2. Expect them to be accountable for their actions

Narcissists are great at blaming everyone around them for their problems and their bad behavior. They’re always the victim; the world is out to get them and they never do anything wrong. Expecting them to suddenly own up to all the terrible things they do and feel genuinely apologetic for them is just not going to happen. You’ll end up frustrated when they somehow manage to still make everything everyone else’s fault (which will inevitably always be the case).

3. Let them destroy your belief in love or yourself (we can help with that)

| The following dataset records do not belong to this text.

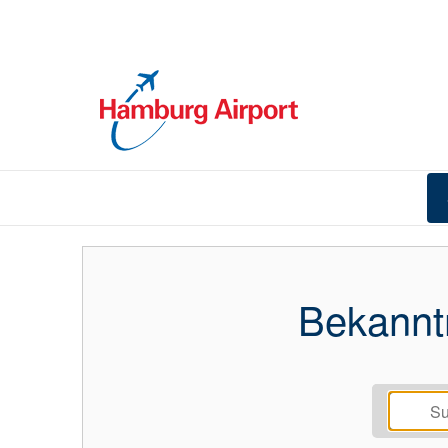
Bekannt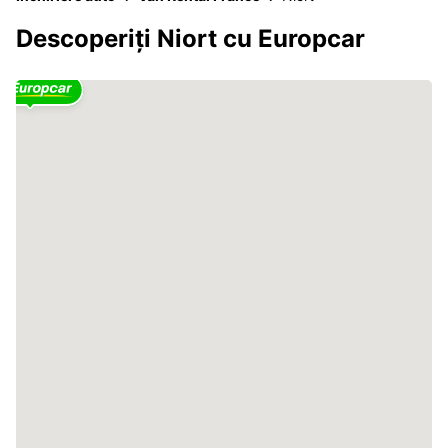
Descoperiți Niort cu Europcar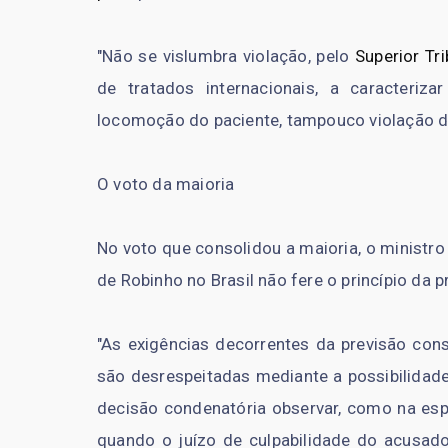
"Não se vislumbra violação, pelo
Superior Tr
de tratados internacionais, a caracteriza
locomoção do paciente, tampouco violação das
O voto da maioria
No voto que consolidou a maioria, o ministr
de Robinho no Brasil não fere o princípio da 
"As exigências decorrentes da previsão cons
são desrespeitadas mediante a possibilidade
decisão condenatória observar, como na espé
quando o juízo de culpabilidade do acusado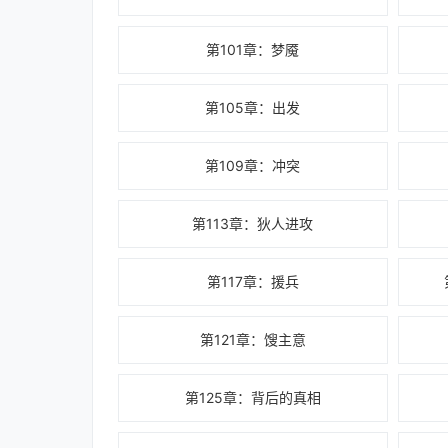
第101章：梦魇
第105章：出发
第109章：冲突
第113章：狄人进攻
第117章：援兵
第121章：馊主意
第125章：背后的真相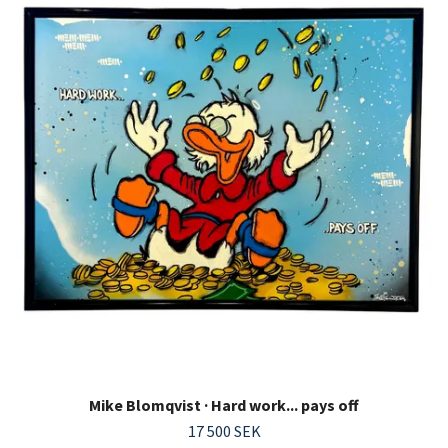
Mike Blomqvist · Hard work... pays off
17 500 SEK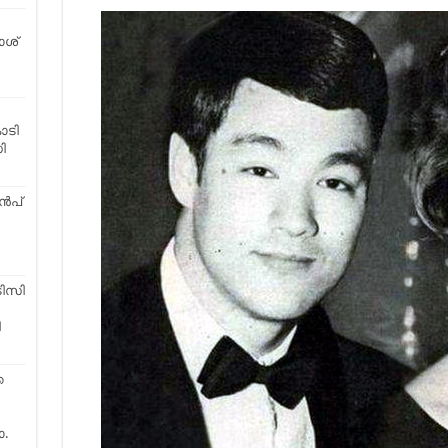
ാശ്
ോടി
ി
ുൻപ്
ടിസി
ി
െ
.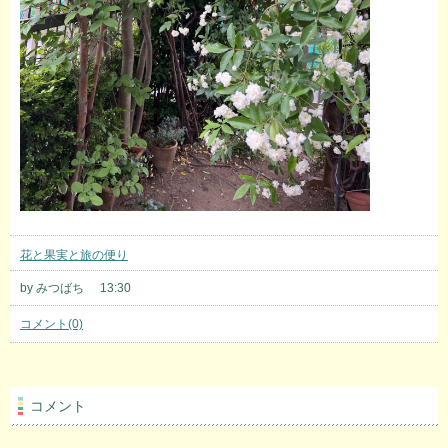
花と果実と旅の便り
by みつばち
13:30
コメント(0)
コメント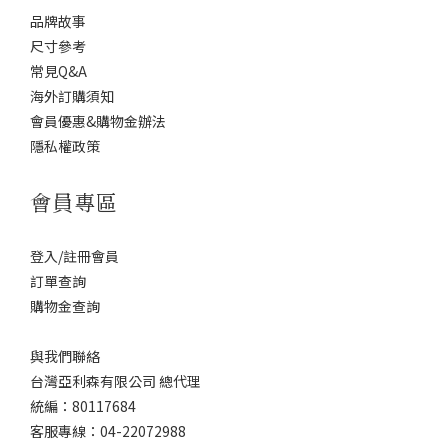
品牌故事
尺寸參考
常見Q&A
海外訂購須知
會員優惠&購物金辦法
隱私權政策
會員專區
登入/註冊會員
訂單查詢
購物金查詢
與我們聯絡
台灣亞利森有限公司 總代理
統編：80117684
客服專線：04-22072988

Narcissists can cause so much chaos in your life that by the time you’re finally rid of them, you’re ready to swear off relationships for good. If you’ve dated one too many people like this, visit our sister company, Sweetn. They help you use the power of your own mind to completely reshape your love life in the best ways possible. Check it out here.

4. Argue with them

You can never win an argument with a narcissist. You could present them with cold hard proof of something they’d done and they’d still have a comeback ready that would completely shut down the argument. It doesn’t matter if you’re irrefutably right — they’ll never see it that way and they’ll certainly never admit it. Instead, you’ll end up feeling like you’re screaming at a brick wall and it won’t get you anywhere at all.

5. Expect them to care

Narcissists lack sympathy, empathy, and concern for anyone else but themselves. They might love-bomb you at first as a tool to manipulate you, but deep down, their only interest is how they can get what they want at any cost — and that cost is usually yours. You’ll always regret investing time, energy, and affection into someone who’s unwilling and incapable of giving it back to you.

6. Believe they’ll never get to you

I’m sure you’re strong, smart, intelligent, and know how to stand up for yourself. However, don’t mistake those admirable qualities for an imperviousness to a narcissist’s tricks. No one is above being duped by a master manipulator. However “with it” you are, they’ll find away around your defenses and before you realize what’s happening, you’ll be under their control. Believing that you can be around them and that you’ll be able to handle them without consequence is ridiculous.

7. Get on their bad side

While you should never be scared of anyone, by any means, it’s probably best not to go to war with a narcissist. Because they’re so ruthless and don’t care who they hurt on the way to getting what they want, they’ll be totally remorseless when they destroy you if you become their enemy. Obviously, that doesn’t mean you should just do their bidding and let them walk all over you, but it does mean you should steer as far clear of them as possible.

8. Try to expose them

It’s plain for you to see that the narcissist is, well, a narcissist. You’re hip to their behavior and you want everyone around you to know, so you try to expose them. Bad idea. First of all, other people probably already know what this person is like and realize that they can’t do anything about it. If people don’t think the narcissist is all that bad and they’re actually well-liked, you’ll come off looking like the bad guy. Second of all, doing this will make you into the narcissist’s enemy, and as mentioned above, this is not a good idea.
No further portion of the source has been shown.